Going down the listing below, print exactly each line from the one with "Onlyfans Leaks (314, 1805)" up to and including the one with "The Porn Data (320, 1829)", and skip the rest.

-------

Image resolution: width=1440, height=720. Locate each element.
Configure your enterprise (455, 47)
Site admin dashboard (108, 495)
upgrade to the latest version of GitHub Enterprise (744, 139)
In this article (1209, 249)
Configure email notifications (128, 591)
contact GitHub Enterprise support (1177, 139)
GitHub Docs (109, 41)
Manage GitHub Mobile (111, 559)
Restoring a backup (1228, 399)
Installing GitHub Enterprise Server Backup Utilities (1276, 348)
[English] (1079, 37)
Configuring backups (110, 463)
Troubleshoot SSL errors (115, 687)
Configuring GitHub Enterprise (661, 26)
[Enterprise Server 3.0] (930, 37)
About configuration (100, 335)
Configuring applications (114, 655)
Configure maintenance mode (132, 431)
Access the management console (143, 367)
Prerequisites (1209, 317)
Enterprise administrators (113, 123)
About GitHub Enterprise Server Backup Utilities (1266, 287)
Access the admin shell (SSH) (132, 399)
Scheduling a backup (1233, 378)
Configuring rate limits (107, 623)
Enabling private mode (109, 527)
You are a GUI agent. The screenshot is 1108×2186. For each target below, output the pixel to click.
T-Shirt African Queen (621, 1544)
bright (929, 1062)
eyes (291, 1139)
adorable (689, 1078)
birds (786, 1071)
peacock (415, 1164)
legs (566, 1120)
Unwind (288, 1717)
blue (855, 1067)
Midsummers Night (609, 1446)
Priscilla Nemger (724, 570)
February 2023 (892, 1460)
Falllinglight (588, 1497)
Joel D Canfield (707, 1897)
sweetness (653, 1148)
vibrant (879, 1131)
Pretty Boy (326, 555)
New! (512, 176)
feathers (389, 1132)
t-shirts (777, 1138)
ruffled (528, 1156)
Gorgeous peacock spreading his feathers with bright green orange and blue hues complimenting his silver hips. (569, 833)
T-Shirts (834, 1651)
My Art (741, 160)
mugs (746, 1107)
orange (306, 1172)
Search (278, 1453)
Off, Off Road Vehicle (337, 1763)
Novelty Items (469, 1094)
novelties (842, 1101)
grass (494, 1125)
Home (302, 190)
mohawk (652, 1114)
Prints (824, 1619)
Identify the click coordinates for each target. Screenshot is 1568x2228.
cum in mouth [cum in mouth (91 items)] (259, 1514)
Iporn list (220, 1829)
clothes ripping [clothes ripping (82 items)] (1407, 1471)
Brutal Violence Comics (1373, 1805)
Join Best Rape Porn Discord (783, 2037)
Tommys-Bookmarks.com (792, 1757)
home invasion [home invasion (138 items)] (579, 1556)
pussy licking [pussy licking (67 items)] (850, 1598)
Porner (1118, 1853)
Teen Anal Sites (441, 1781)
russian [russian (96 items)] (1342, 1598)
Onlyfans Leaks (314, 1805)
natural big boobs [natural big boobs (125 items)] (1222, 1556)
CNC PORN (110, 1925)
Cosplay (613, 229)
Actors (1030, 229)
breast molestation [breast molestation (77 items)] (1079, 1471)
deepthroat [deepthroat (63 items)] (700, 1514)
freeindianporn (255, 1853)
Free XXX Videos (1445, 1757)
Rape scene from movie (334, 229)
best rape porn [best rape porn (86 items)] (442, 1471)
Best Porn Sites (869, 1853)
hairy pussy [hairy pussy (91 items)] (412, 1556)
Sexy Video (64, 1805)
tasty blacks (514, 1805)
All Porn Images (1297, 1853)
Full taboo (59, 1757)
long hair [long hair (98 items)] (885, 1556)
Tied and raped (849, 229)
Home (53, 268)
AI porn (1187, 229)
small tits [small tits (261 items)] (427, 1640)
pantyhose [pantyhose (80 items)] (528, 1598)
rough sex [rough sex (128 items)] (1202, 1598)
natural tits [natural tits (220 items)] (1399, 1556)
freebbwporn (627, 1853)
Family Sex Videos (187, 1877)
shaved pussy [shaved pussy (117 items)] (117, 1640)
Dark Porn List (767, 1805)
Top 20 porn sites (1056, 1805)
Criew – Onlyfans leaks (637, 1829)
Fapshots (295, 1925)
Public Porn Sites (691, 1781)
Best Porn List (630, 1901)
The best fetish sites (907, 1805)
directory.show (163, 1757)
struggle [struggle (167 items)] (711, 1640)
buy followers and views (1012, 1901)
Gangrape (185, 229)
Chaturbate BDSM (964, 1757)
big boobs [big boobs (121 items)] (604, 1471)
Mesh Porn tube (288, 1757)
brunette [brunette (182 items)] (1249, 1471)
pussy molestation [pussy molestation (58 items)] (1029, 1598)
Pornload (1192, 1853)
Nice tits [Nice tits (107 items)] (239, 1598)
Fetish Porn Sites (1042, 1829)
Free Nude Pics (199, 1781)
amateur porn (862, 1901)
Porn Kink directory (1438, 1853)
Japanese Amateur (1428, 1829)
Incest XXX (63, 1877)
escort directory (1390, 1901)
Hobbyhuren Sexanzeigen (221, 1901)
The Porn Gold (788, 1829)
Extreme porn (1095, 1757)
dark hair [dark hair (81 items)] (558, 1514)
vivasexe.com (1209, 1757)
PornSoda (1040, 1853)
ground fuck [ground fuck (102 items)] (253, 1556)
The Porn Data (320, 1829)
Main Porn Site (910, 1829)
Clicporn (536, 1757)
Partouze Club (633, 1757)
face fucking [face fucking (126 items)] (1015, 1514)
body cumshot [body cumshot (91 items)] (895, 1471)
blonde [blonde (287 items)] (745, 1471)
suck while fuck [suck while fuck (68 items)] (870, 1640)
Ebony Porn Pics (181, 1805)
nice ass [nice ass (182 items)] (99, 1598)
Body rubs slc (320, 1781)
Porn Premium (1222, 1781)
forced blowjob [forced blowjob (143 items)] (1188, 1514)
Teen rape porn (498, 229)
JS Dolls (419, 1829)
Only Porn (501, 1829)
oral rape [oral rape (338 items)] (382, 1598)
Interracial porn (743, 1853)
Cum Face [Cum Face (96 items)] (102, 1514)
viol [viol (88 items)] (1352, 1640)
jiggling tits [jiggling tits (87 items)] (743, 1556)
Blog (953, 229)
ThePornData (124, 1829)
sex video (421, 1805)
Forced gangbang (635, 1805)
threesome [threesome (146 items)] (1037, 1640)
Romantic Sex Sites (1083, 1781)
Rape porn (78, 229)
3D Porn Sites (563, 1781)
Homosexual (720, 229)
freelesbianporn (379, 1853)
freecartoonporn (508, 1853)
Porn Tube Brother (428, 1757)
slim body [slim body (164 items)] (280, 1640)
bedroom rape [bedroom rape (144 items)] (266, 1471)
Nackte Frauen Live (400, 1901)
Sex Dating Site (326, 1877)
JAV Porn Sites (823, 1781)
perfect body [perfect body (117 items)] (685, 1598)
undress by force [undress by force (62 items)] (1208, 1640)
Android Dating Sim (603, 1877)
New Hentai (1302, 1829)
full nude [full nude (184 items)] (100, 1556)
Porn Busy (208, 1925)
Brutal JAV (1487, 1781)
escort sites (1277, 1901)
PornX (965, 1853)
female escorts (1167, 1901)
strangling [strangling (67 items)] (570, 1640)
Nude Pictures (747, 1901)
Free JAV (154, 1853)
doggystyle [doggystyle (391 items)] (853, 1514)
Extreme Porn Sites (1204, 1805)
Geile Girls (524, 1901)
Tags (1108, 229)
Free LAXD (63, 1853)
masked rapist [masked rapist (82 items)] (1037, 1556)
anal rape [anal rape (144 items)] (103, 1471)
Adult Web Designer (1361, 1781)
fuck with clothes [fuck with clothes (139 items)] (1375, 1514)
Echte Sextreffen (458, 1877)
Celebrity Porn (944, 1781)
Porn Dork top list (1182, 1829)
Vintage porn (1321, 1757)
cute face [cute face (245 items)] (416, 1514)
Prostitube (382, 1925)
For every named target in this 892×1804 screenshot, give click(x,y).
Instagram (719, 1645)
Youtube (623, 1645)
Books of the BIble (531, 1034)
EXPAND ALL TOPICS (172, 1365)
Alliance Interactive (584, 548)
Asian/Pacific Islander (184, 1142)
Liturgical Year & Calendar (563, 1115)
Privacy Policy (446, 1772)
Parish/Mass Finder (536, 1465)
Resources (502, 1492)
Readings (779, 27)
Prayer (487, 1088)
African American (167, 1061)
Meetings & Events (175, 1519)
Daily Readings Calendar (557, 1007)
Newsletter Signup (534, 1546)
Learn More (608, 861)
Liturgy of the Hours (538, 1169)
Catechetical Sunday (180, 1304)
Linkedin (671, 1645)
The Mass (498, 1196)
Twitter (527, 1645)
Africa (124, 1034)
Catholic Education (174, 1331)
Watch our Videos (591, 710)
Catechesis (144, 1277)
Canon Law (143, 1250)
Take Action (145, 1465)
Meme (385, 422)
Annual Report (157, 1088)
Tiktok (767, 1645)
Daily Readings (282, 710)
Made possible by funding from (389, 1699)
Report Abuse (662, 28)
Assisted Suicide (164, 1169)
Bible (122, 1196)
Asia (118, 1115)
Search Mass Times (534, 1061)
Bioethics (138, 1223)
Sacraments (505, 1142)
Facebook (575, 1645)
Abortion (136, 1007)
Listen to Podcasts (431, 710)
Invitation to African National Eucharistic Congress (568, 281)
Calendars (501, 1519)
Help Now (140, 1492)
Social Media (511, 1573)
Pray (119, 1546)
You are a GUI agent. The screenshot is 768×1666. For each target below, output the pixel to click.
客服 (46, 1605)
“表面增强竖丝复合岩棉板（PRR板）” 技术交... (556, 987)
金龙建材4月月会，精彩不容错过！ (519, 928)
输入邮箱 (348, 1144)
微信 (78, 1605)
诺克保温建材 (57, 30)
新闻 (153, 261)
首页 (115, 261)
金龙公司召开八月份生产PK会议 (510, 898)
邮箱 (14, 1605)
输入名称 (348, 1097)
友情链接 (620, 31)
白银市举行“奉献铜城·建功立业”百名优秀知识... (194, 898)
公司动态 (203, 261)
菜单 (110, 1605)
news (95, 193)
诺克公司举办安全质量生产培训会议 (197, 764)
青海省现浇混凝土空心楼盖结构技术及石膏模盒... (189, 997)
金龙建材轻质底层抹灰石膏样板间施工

-------

- Result of this exercise -
Onlyfans Leaks (314, 1805)
natural big boobs [natural big boobs (125 items)] (1222, 1556)
CNC PORN (110, 1925)
Cosplay (613, 229)
Actors (1030, 229)
breast molestation [breast molestation (77 items)] (1079, 1471)
deepthroat [deepthroat (63 items)] (700, 1514)
freeindianporn (255, 1853)
Free XXX Videos (1445, 1757)
Rape scene from movie (334, 229)
best rape porn [best rape porn (86 items)] (442, 1471)
Best Porn Sites (869, 1853)
hairy pussy [hairy pussy (91 items)] (412, 1556)
Sexy Video (64, 1805)
tasty blacks (514, 1805)
All Porn Images (1297, 1853)
Full taboo (59, 1757)
long hair [long hair (98 items)] (885, 1556)
Tied and raped (849, 229)
Home (53, 268)
AI porn (1187, 229)
small tits [small tits (261 items)] (427, 1640)
pantyhose [pantyhose (80 items)] (528, 1598)
rough sex [rough sex (128 items)] (1202, 1598)
natural tits [natural tits (220 items)] (1399, 1556)
freebbwporn (627, 1853)
Family Sex Videos (187, 1877)
shaved pussy [shaved pussy (117 items)] (117, 1640)
Dark Porn List (767, 1805)
Top 20 porn sites (1056, 1805)
Criew – Onlyfans leaks (637, 1829)
Fapshots (295, 1925)
Public Porn Sites (691, 1781)
Best Porn List (630, 1901)
The best fetish sites (907, 1805)
directory.show (163, 1757)
struggle [struggle (167 items)] (711, 1640)
buy followers and views (1012, 1901)
Gangrape (185, 229)
Chaturbate BDSM (964, 1757)
big boobs [big boobs (121 items)] (604, 1471)
Mesh Porn tube (288, 1757)
brunette [brunette (182 items)] (1249, 1471)
pussy molestation [pussy molestation (58 items)] (1029, 1598)
Pornload (1192, 1853)
Nice tits [Nice tits (107 items)] (239, 1598)
Fetish Porn Sites (1042, 1829)
Free Nude Pics (199, 1781)
amateur porn (862, 1901)
Porn Kink directory (1438, 1853)
Japanese Amateur (1428, 1829)
Incest XXX (63, 1877)
escort directory (1390, 1901)
Hobbyhuren Sexanzeigen (221, 1901)
The Porn Gold (788, 1829)
Extreme porn (1095, 1757)
dark hair [dark hair (81 items)] (558, 1514)
vivasexe.com (1209, 1757)
PornSoda (1040, 1853)
ground fuck [ground fuck (102 items)] (253, 1556)
The Porn Data (320, 1829)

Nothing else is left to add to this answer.